Saturday, February 23, 2013

When Engineers Don't Listen

Engineering ethnography needs to become more of a focus - from the academic to the professional practice.  The quest to understand how technologies, culture, and organizations interact and affect each other will be a key to competitive advantage.  Engineering must have a great desire to interface with and understand the behavioral sciences.  This collaboration between the two fields will help engineers develop technology better, along with understanding how organizations could be designed to use technology better.  Engineers will be tasked with observing  people doing their everyday work to better understand their constraints and opportunities.  The key to engineering ethnographic thinking is the ability to share information with the behavioral sciences and provide meaningful insights.

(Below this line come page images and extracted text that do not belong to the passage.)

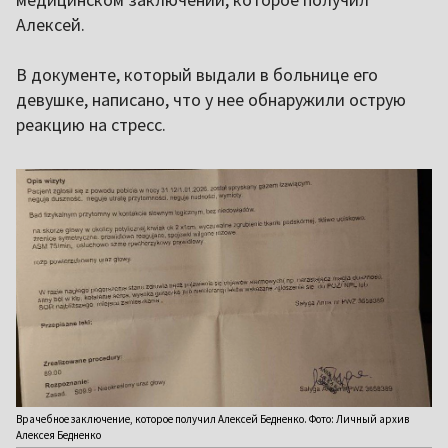
Алексей.
В документе, который выдали в больнице его
девушке, написано, что у нее обнаружили острую
реакцию на стресс.
Врачебное заключение, которое получил Алексей Бедненко. Фото: Личный архив
Алексея Бедненко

The current issue of The Atlantic has  a good introduction to the subject (Anthropology Inc. by Graeme Wood).  Consider the following from the article:

"Tech firms, certainly, appear to be major consumers of ethnographic research.  "Technology companies as a whole are in danger of being more disconnected from their customers than other companies," says Ken Anderson, an ethnographer of Intel.  Tech designers succumb to the illusion that their users are all engineers.  "Our mind-set is that people are really just like us, and they're really not," Anderson says.  Ethnography helps tech the techie types to understand those consumers who "aren't living and breathing the technology" the way an Intel engineer might."